Running jobs on saguaro

Etiquette

In general:

  • Do not run simulations or any other CPU-intensive calculations on the head node for longer than about a minute.

    All computation must be done through the batch queuing system.

  • Your disk space is limited (about 1 GB) so you need to copy off data to a local machine (laptop, iMac) and delete data.

    You can use the /scratch directory (unlimited) but files there are deleted automatically after 30 days.

  • Don’t snoop around in other peoples’ directories or copy files without express permission.

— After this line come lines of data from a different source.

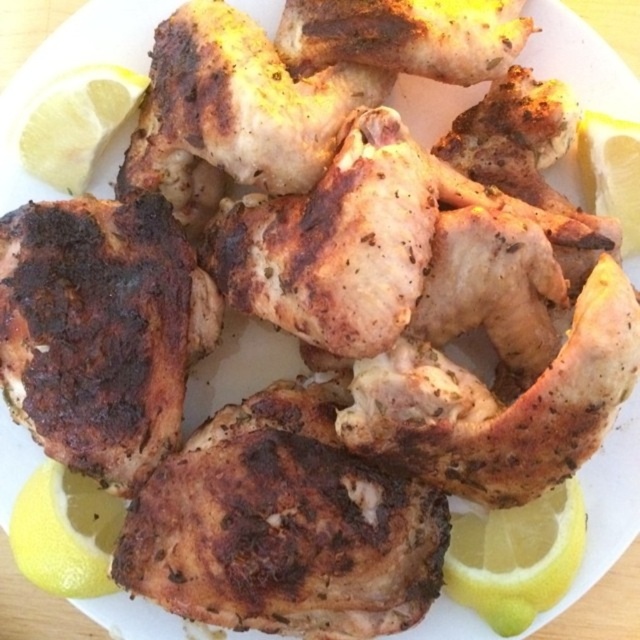 Image resolution: width=640 pixels, height=640 pixels. Describe the element at coordinates (516, 557) in the screenshot. I see `yellow matte lemon at lower right` at that location.

This screenshot has width=640, height=640. What are the coordinates of `yellow matte lemon at lower right` in the screenshot? It's located at (516, 557).

Between point (493, 544) and point (628, 211), which one is positioned behind?

The point (493, 544) is more distant.

Image resolution: width=640 pixels, height=640 pixels. Find the location of `yellow matte lemon at lower right`. yellow matte lemon at lower right is located at coordinates (516, 557).

Which of these two, yellow matte lemon at upper left or yellow matte lemon at right, stands shorter?

Standing shorter between the two is yellow matte lemon at upper left.

Between point (86, 96) and point (628, 122), which one is positioned behind?

The point (86, 96) is more distant.

Find the location of `yellow matte lemon at upper left`. yellow matte lemon at upper left is located at coordinates (76, 124).

Does point (552, 544) come farther from viewer compared to point (38, 573)?

That is True.

Does yellow matte lemon at lower right appear under yellow matte lemon at lower left?

Indeed, yellow matte lemon at lower right is positioned under yellow matte lemon at lower left.

Where is `yellow matte lemon at lower right`? The width and height of the screenshot is (640, 640). yellow matte lemon at lower right is located at coordinates (516, 557).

  • The use of University computer equipment is only allowed to carry out work assigned to you by your instructor, line manager, or laboratory head. Private use is not allowed. The Computer, Internet, and Electronic Communications Policy (ACD 125) of the University applies and must be complied with.

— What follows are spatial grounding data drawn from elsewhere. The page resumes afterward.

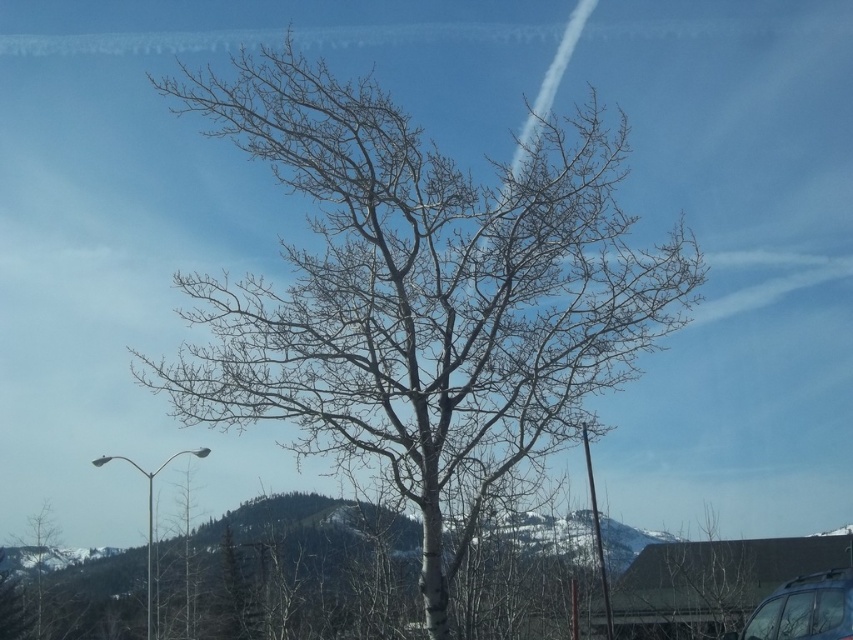 You are a painter standing 10 meters away from a large canvas. You want to paint the scene of the bare wood tree at center. If the tree is 9.25 meters away from you, will you be able to accurately capture its full view on the canvas without moving closer?

The bare wood tree at center is 9.25 meters away from the viewer, which is within the 10 meters distance you are standing from the canvas. This means you can accurately capture its full view on the canvas without needing to move closer.

You are a passenger in a car driving through a scenic route. You notice the bare wood tree at lower left and the transparent glass car window at center. Which object would appear closer to you from your viewpoint inside the car?

The bare wood tree at lower left appears closer because it is larger in size compared to the transparent glass car window at center, indicating it is nearer to the observer.

You are planning to paint a landscape and want to ensure proper perspective. Given the scene with the bare wood tree at center and the bare wood tree at lower left, which tree should you paint first to establish depth?

You should paint the bare wood tree at lower left first because it is smaller and closer to the foreground, allowing you to build depth by placing the larger, central tree behind it.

In particular for this course:

  • Do not run jobs for longer than 24h per run.
  • Do not use more than 4 cores (“nodes”) per run unless you have my explicit permission.
  • Do not run more than 2 jobs concurrently unless you have my explicit permission.
  • Only use the course billing account “phy598s113” for work related to the class (see below under Queuing system).

(The course only has a limited number of CPU-hours available and these rules help to prevent someone—possibly accidentally—wasting the whole course’s allocation of 10,000 CPU-h.

By the way, one CPU-h costs $0.01, i.e. a 4-core run for 24h is about $1.)

Log in

Log in to the head node of the saguaro cluster via ssh:

ssh -l ASURITE saguaro.fulton.asu.edu

You need to provide your ASU password to log in.

This is your own home directory and your own work space, tied to your username (your ASURITE id). Only you can write here.

Make a directory for today’s practical in your home directory on saguaro:

mkdir P12

Note

Any Linux or Mac OS X system will have ssh (and scp) installed. However, Windows users will have to install a ssh client. The free PuTTY ssh client is highly recommended.

Copying files

Use the scp command to transfer individual files (in the following, ASURITE is a placeholder for your own ASURITE ID, which acts as your user name on saguaro):

scp saguaro_gromacs.pbs ASURITE@saguaro.fulton.asu.edu:P12

or whole directories:

scp -r Argon_input_files  ASURITE@saguaro.fulton.asu.edu:P12

You can also use scp to copy results back:

scp -r ASURITE@saguaro.fulton.asu.edu:P12/MD .

See also

  • On saguaro you can also use curl to get files directly from URLs.
  • The rsync command is in many ways more comfortable than scp but it’s also more complicated.

Software on saguaro

Gromacs 4.5.5 on saguaro

I compiled two versions of Gromacs on saguaro: one to run simulations (the “MPI version”), the other one to run a short analysis (the “serial version

You have my explicit permission to use theses version of Gromacs and look around in my Library directory.

Serial version for quick analysis

The serial version of Gromacs should only be used for trying out very short runs or a quick analysis. If it takes longer than a minute then it should be submitted as a job (but if you submit analysis, make sure that you only use a single core, i.e. #PBS -l nodes=1 in your script).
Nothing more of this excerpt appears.